I have witnessed women's access to productive resources affecting food availability at the household level and have seen their empowerment transforming the family and then the society.

We at WHAE believe that knowledge plus access to resource leads to empowerment of women which will directly feed the family and reduce child and maternal death and malnutrition of the family. And I have witnessed it first hand with all our members sending their children to school and no child being malnourished in their family after five years of work.

Now working with more than 750 women, I learn that women indeed are the key to feeding the nation and creating access to resource and knowledge will transform the way the world eats.

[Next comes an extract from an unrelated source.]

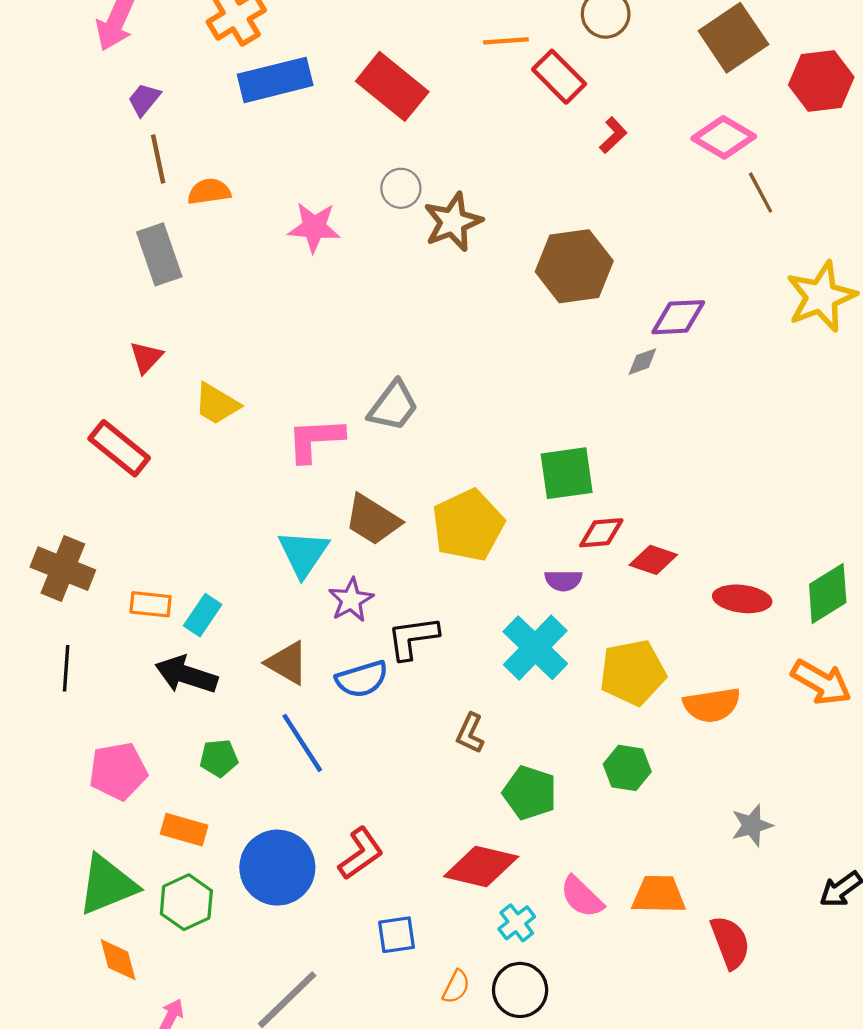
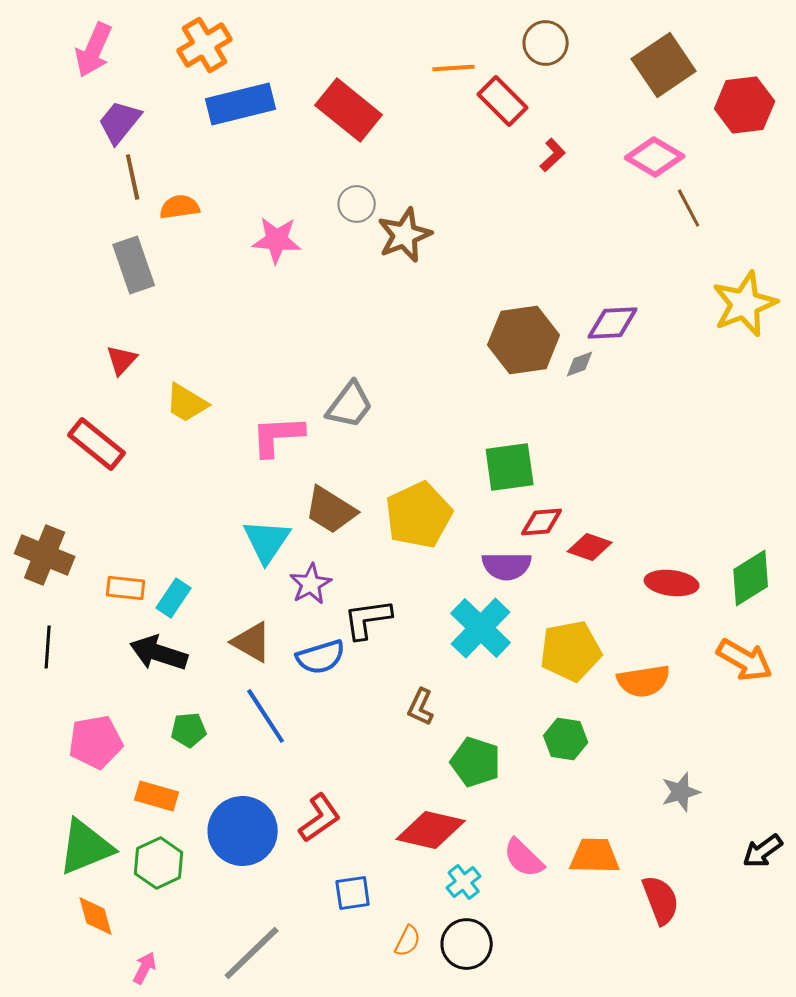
purple trapezoid: (144, 99) -> (120, 122), size x1.4
brown hexagon: (574, 266) -> (524, 340), moved
purple semicircle: (563, 580) -> (507, 566), size x1.4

Women's economic importance in terms of their contribution to global food production has been officially recognized since 1974. Women are responsible for a large proportion of the world's food production, are central in determining levels of living − and nutrition − for the child, the adult, the household, and the community.

Changing the status of women in societies will directly improve the nutrition status of the whole family. According to WHO, giving women farmers more resources could bring the number of hungry people in the world down by 100-150 million people.

So why the little attention to women empowerment when we talk about nutrition? What are we waiting for? Let us empower women and feed the world.